> [EXERCISE] Repeat the lines below exactly as they appear, but leave out the images.

*** RECORD EXCERPTS Section Begins ***

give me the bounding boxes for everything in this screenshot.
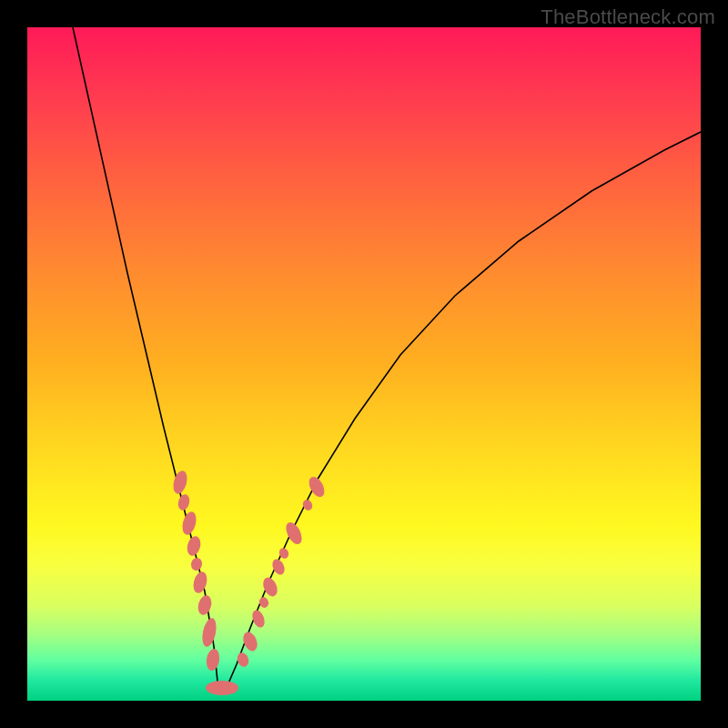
bottleneck-curve: [73, 27, 701, 690]
bead-marker: [240, 630, 259, 653]
bead-marker: [206, 681, 238, 695]
bead-marker: [250, 608, 268, 629]
bead-marker: [236, 651, 251, 668]
bead-marker: [189, 557, 203, 572]
plot-area: [27, 27, 701, 701]
curve-layer: [27, 27, 701, 701]
bead-marker: [180, 511, 198, 537]
bead-marker: [205, 648, 220, 672]
bead-marker: [185, 535, 202, 558]
bead-marker: [196, 594, 213, 617]
bead-marker: [177, 493, 191, 511]
bead-marker: [191, 571, 209, 595]
bead-marker: [171, 470, 189, 496]
bead-group: [171, 470, 328, 695]
bead-marker: [258, 596, 270, 610]
watermark-text: TheBottleneck.com: [541, 5, 715, 29]
chart-frame: TheBottleneck.com: [0, 0, 728, 728]
bead-marker: [200, 617, 218, 648]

*** RECORD EXCERPTS Section Ends ***

> [THE ANSWER]
give me the bounding boxes for everything in this screenshot.
bottleneck-curve: [73, 27, 701, 690]
bead-marker: [240, 630, 259, 653]
bead-marker: [206, 681, 238, 695]
bead-marker: [250, 608, 268, 629]
bead-marker: [236, 651, 251, 668]
bead-marker: [189, 557, 203, 572]
plot-area: [27, 27, 701, 701]
curve-layer: [27, 27, 701, 701]
bead-marker: [180, 511, 198, 537]
bead-marker: [205, 648, 220, 672]
bead-marker: [185, 535, 202, 558]
bead-marker: [196, 594, 213, 617]
bead-marker: [177, 493, 191, 511]
bead-marker: [191, 571, 209, 595]
bead-marker: [171, 470, 189, 496]
bead-group: [171, 470, 328, 695]
bead-marker: [258, 596, 270, 610]
watermark-text: TheBottleneck.com: [541, 5, 715, 29]
chart-frame: TheBottleneck.com: [0, 0, 728, 728]
bead-marker: [200, 617, 218, 648]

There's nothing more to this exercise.